Aviação no Brasil é um mercado praticamente sem concorrência

As companhias aéreas Gol e TAM somam quase 80% de domínio no mercado da aviação civil no Brasil, segundo dados da Agência de Aviação Civil (Anac). De acordo com o órgão, a participação da TAM em 2011 era de 39,62% do mercado doméstico, contra 38,22% em setembro. Já a Gol obteve 37,08% também em outubro, contra 38,87% em setembro.

O amplo domínio de somente duas empresas em um país de dimensões continentais afeta diretamente o bolso do brasileiro. De acordo com especialistas, a concorrência existe, mas não haveria uma disputa de forma acirrada em relação aos preços – fato que deixa as tarifas mais elevadas.

Recentemente, em junho, a Gol adquiriu outra empresa em operação no mercado doméstico, a Webjet. Caso as operações da Gol e da Webjet já estivessem integradas, porém, a participação da Gol em outubro atingira 42,89% – superando assim a TAM.

Já o crescimento da Azul, segundo a Anac, manteve-se na terceira posição e ficou com 9,14% do mercado doméstico em outubro. No mesmo período do ano passado a participação era de 6,63%.

Concorrência
Para o consumidor os dados apontam “a falta de opções de serviços” e “o prejuízo da concorrência”, segundo análise do professor e coordenador do curso de administração da Universidade Federal do Ceará no campus Cariri, Roberto Ramos. “Tecnicamente pode-se dizer que há concorrência, pois não se tem notícia ou indícios de que essas companhias ajam em forma de cartel, mas acredito que não há uma disputa real.”, analisa o professor.

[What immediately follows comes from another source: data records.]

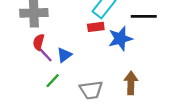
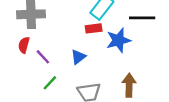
red semicircle: (39, 42) -> (24, 45), moved
blue triangle: (64, 55) -> (78, 57), moved

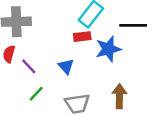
blue triangle: (78, 57) -> (66, 66), turned -35

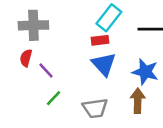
blue star: (108, 49) -> (145, 72), moved, turned 30
blue triangle: (66, 66) -> (104, 64), moved, size x1.5

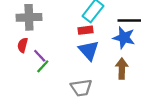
blue star: (145, 72) -> (124, 38), moved
green line: (54, 98) -> (43, 66), moved
brown arrow: (138, 101) -> (122, 69), moved

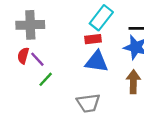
blue triangle: (89, 50) -> (97, 62), turned -40
purple line: (40, 56) -> (37, 59), moved

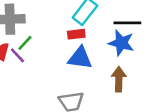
green line: (46, 79) -> (25, 43), moved

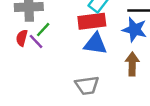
red rectangle: (76, 34) -> (92, 21), size x1.6

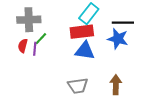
purple line: (36, 41) -> (35, 49), turned 48
brown arrow: (132, 64) -> (116, 85), moved

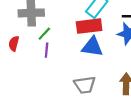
red semicircle: (23, 46) -> (14, 43), moved
purple line: (35, 49) -> (47, 50), moved

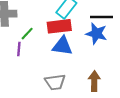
green line: (44, 34) -> (27, 34), moved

Foram três os principais fatores apontados pelo professor que indicam o prejuízo para o consumidor. “Nem todos os destinos são atendidos por mais de uma companhia. Isso faz com que, muitas vezes, os passageiros só tenham uma opção. Em segundo lugar, quando o destino é feito por mais de uma empresa, os horários dos vôos são tão díspares que isso, por sí só, não caracteriza uma concorrência, visto que na maioria das vezes as pessoas que viajam de avião escolhem seus horários por causa de compromissos pré-agendados. Por fim, os serviços e tarifas são tão parecidos que não há um estímulo para que o consumidor escolha o serviço que mais se adequa a ele, com o melhor custo/benefício”, diz.

Qualidade dos Serviços
Segundo o professor, a falta de opções do consumidor também afeta a qualidade dos serviços prestados pelas companhias. “Voos atrasados, espaço interno insuficiente e atendimento insatisfatório são as principais queixas dos clientes”.

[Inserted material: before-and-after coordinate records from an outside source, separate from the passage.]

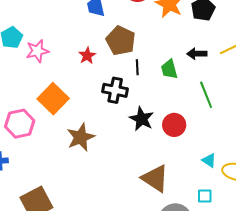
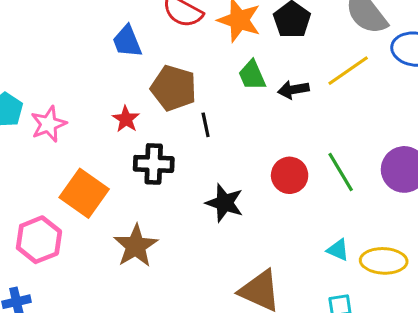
green trapezoid: (169, 69) -> (252, 75), moved
black cross: (115, 90) -> (154, 164), moved
green line: (206, 95) -> (341, 172), moved
red circle: (174, 125) -> (290, 175), moved

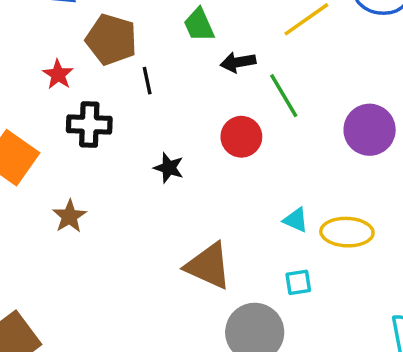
black arrow: (293, 90) -> (238, 62), moved
green line: (341, 172) -> (284, 96), moved
black star: (225, 203) -> (169, 168), size x0.7
brown star: (136, 246) -> (69, 216), size x0.7

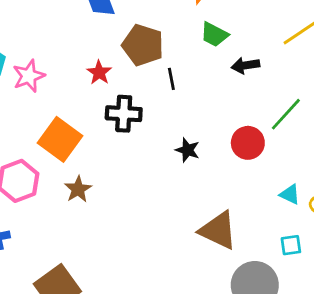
green trapezoid: (199, 25) -> (214, 34), turned -40
green line: (284, 96) -> (286, 114), moved, turned 72
red circle: (241, 137) -> (248, 143), moved
brown star: (69, 216) -> (78, 189), moved

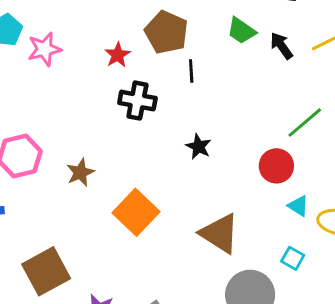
black arrow: (245, 65) -> (281, 46), moved, turned 56
orange square: (60, 139) -> (136, 212), moved
red circle: (248, 143) -> (276, 166), moved
cyan square: (291, 245) -> (293, 258), turned 30

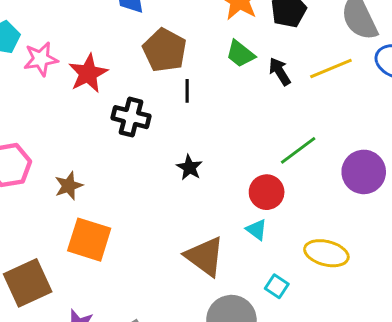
red star: (118, 55) -> (88, 73), moved, size x1.5
cyan triangle: (298, 206) -> (257, 230), moved
orange square: (136, 212) -> (89, 240), moved, turned -30

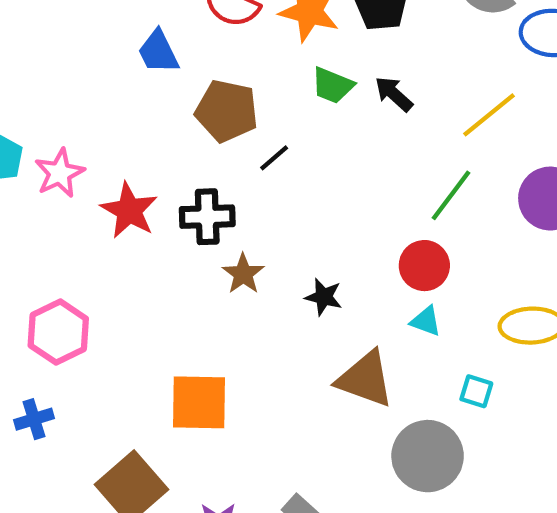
yellow line: (331, 68) -> (489, 115), moved
red star: (88, 73) -> (129, 210), moved
black line: (187, 91) -> (274, 158), turned 65
black star: (189, 167) -> (324, 297), moved
brown star: (69, 186) -> (243, 274), moved

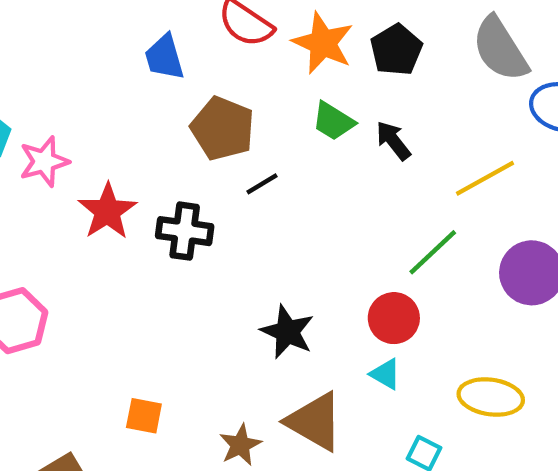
brown star: (243, 274) -> (240, 445), moved
black star: (324, 297) -> (287, 332), size x1.4
orange square: (199, 402) -> (144, 416), size x0.6

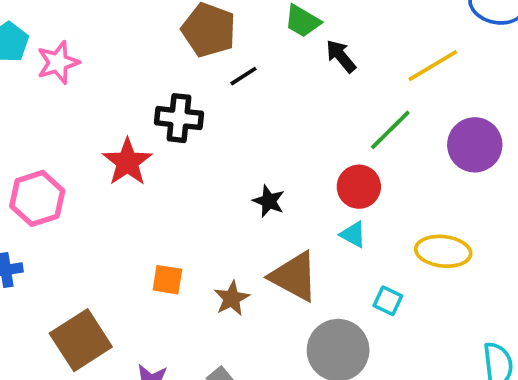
black arrow: (393, 141) -> (341, 56), moved
red star: (107, 211) -> (127, 162), moved
black star: (287, 332) -> (269, 201), size x0.7
orange square: (144, 416) -> (167, 280), moved

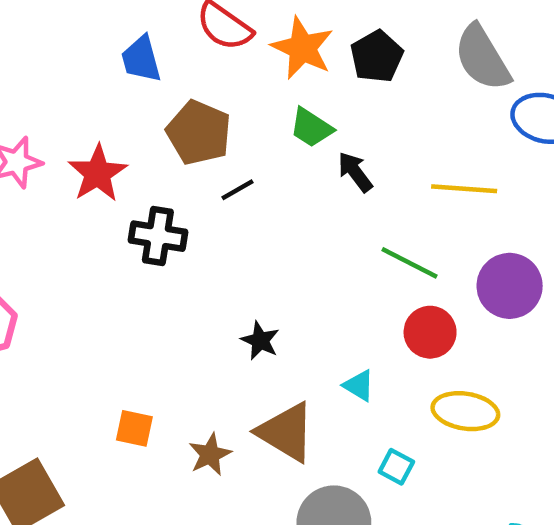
yellow line: (433, 66) -> (464, 189), turned 32
green line: (390, 130) -> (410, 263), turned 69
red star: (127, 162) -> (98, 173), moved
red circle: (359, 187) -> (430, 332), moved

“Quando uma empresa não nos atende bem, a maior lição que podemos dar a ela é deixar de ser seu cliente e passar a ser cliente de um concorrente que nos atenda melhor. No setor aéreo isso não é possível. A escolha acaba sendo entre a que presta um serviço ruim e outra que oferece um serviço pior ainda”, reclama Roberto Ramos.

Demanda
Se comparado ao mesmo período do ano passado a demanda total por voos no Brasil cresceu 8,81% em outubro. A oferta de assentos, por sua vez, cresceu 12,85% em outubro e 13,7% no acumulado do ano.

Participação Internacional
A TAM, sendo a única empresa brasileira a realizar voos para fora da América do Sul e do Caribe, lidera com folga o mercado internacional. Em outubro sua fatia chegou a 88,46%, contra 9,98% da Gol.

A demanda por voos internacionais cresceu 3,42% em outubro, enquanto a oferta de assentos, também em outubro, avançou 3,81% – se comparado ao mesmo período do ano passado.